Una reforma en profundidad del sistema es ya una necesidad perentoria en España. Combatir los casos puntuales de corrupción no puede ser la única iniciativa. Aunque hay que hacerlo, por supuesto, con toda la carga de la ley, con la máxima rapidez y ejemplaridad. Para el bien común de la gran mayoría de ciudadanos, lo que hay que desmontar es esa maquinaria enfermiza de extracción de rentas sin generar valor. Porque su propia existencia, por muy legal que pueda ser, es un cáncer para el bienestar de la mayoría de los ciudadanos.

La corrupción es un síntoma, pero la enfermedad es más profunda. La existencia de esas élites extractivas en el núcleo de la clase política, es la enfermedad. Y los casos de corrupción son los abscesos que la enfermedad genera, aquí y allá, que deberían facilitar a los médicos un diagnóstico certero de la enfermedad profunda.

Por cierto, es este caldo de cultivo el único que puede explicar la aparición de elementos esperpénticos como el llamado Pequeño Nicolás. Un jovencito que parece haber medrado estrictamente a base de generar en terceros la percepción de proximidad con el poder político y, por ende, sugerir la oportunidad de apropiación de rentas detraídas.

Ya no cuela la estrategia de extender el miedo a los antisistema. Hay que tener ciertas precauciones, claro, porque no se trata de destruir el sistema para que impere el caos, sino de cambiar el sistema para que resulte mucho más justo para la mayoría de la población. Se trata de eliminar a esas élites extractivas y sustituirlas por una clase política renovada y decente, que esté realmente al servicio de los ciudadanos, y que se consagre a generar valor para el país y sus ciudadanos.
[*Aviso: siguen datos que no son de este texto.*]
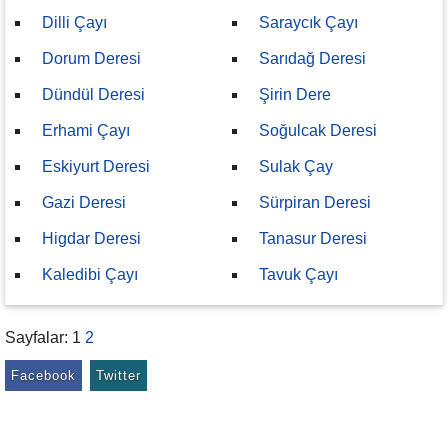
Dilli Çayı
Saraycık Çayı
Dorum Deresi
Sarıdağ Deresi
Dündül Deresi
Şirin Dere
Erhami Çayı
Soğulcak Deresi
Eskiyurt Deresi
Sulak Çay
Gazi Deresi
Sürpiran Deresi
Higdar Deresi
Tanasur Deresi
Kaledibi Çayı
Tavuk Çayı
Sayfalar:
1
2
Facebook
Twitter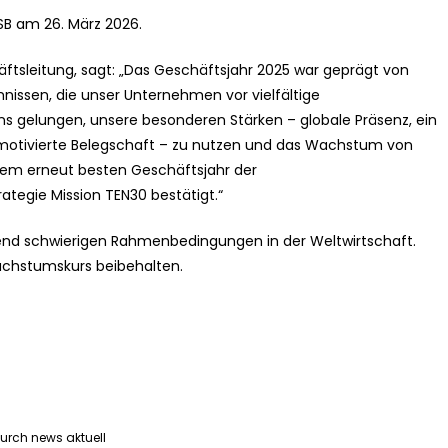
SB am 26. März 2026.
tsleitung, sagt: „Das Geschäftsjahr 2025 war geprägt von
ssen, die unser Unternehmen vor vielfältige
uns gelungen, unsere besonderen Stärken – globale Präsenz, ein
ne motivierte Belegschaft – zu nutzen und das Wachstum von
inem erneut besten Geschäftsjahr der
egie Mission TEN30 bestätigt.“
end schwierigen Rahmenbedingungen in der Weltwirtschaft.
hstumskurs beibehalten.
durch news aktuell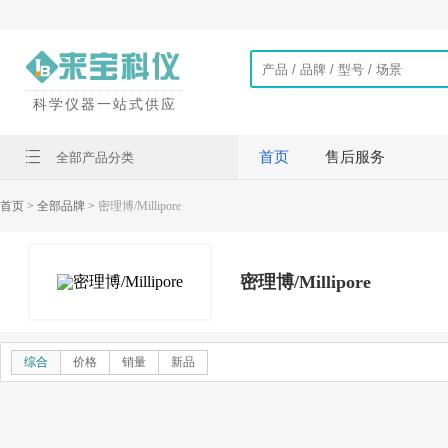
科学仪器一站式供应
首页
售后服务
全部产品分类
首页
> 全部品牌 >
密理博/Millipore
密理博/Millipore
综合
价格
销量
新品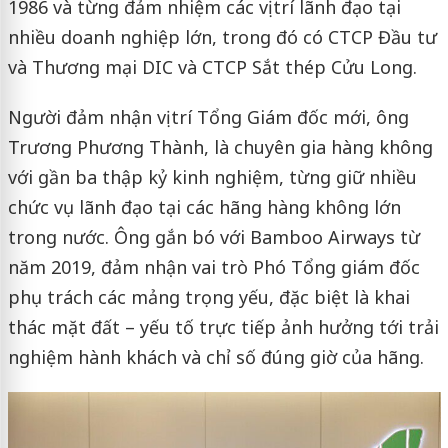
1986 và từng đảm nhiệm các vị trí lãnh đạo tại
nhiều doanh nghiệp lớn, trong đó có CTCP Đầu tư
và Thương mại DIC và CTCP Sắt thép Cửu Long.
Người đảm nhận vị trí Tổng Giám đốc mới, ông
Trương Phương Thành, là chuyên gia hàng không
với gần ba thập kỷ kinh nghiệm, từng giữ nhiều
chức vụ lãnh đạo tại các hãng hàng không lớn
trong nước. Ông gắn bó với Bamboo Airways từ
năm 2019, đảm nhận vai trò Phó Tổng giám đốc
phụ trách các mảng trọng yếu, đặc biệt là khai
thác mặt đất – yếu tố trực tiếp ảnh hưởng tới trải
nghiệm hành khách và chỉ số đúng giờ của hãng.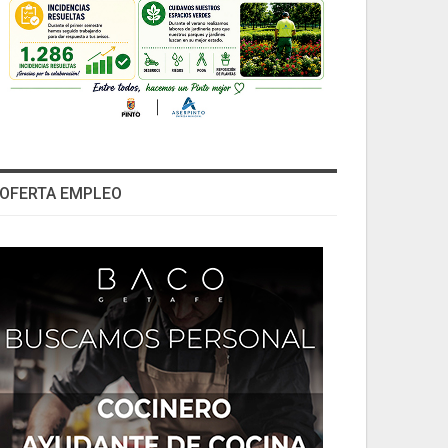
OFERTA EMPLEO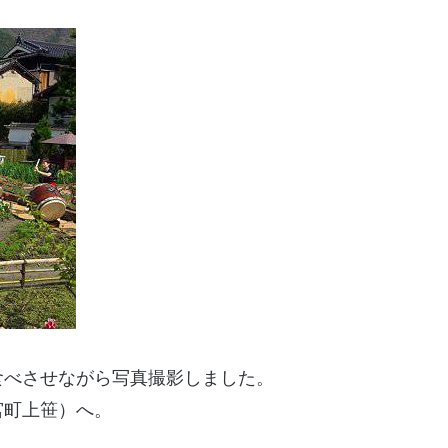
食べさせながら写真撮影しました。
宮町上笹）へ。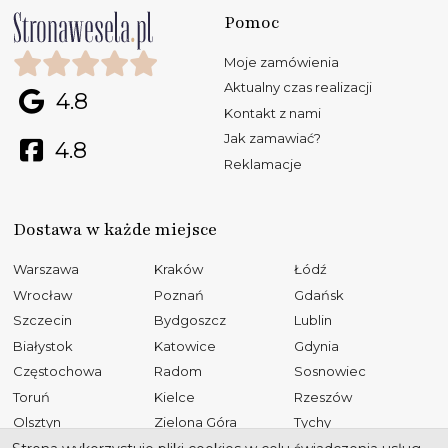
Pomoc
Moje zamówienia
Aktualny czas realizacji
4.8
Kontakt z nami
Jak zamawiać?
4.8
Reklamacje
Dostawa w każde miejsce
Warszawa
Kraków
Łódź
Wrocław
Poznań
Gdańsk
Szczecin
Bydgoszcz
Lublin
Białystok
Katowice
Gdynia
Częstochowa
Radom
Sosnowiec
Toruń
Kielce
Rzeszów
Olsztyn
Zielona Góra
Tychy
Opole
Gliwice
Płock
Claro que este proceso exige que esas élites, que controlan los resortes de la legalidad y sus cambios, por uno u otro motivo, se vean forzadas a diseñar y aceptar su propio harakiri. Para que esto sea posible, fuerzas políticas como Podemos pueden ser un buen instrumento. No creo que su aproximación política sea perfecta, y en su programa hay cosas que me gustan, otras que me desagradan, y algunas que me parecen absolutamente utópicas y alocadas. Pero son los únicos que parecen claramente decididos a erradicar a esas élites extractivas del poder político en España. Los partidos políticos tradicionales harían bien en tomar buena nota de los motivos profundos por los cuales una alternativa conceptualmente minoritaria como Podemos está alcanzando la relevancia que vemos en medios de comunicación y encuestas. Creo que el ciudadano medio no quiere destruir el sistema, pero exige su reforma en profundidad, para erradicar a esas élites extractivas parásitas de la vida pública. Si nadie más ofrece una alternativa atractiva, Podemos, en soledad, alcanzará el éxito electoral.

Hoy por hoy, me temo que los ciudadanos no tenemos muchas más alternativas viables. Si nadie propone reformar el sistema en serio, entonces triunfará la opción revolucionaria. Con consecuencias todavía imprevisibles.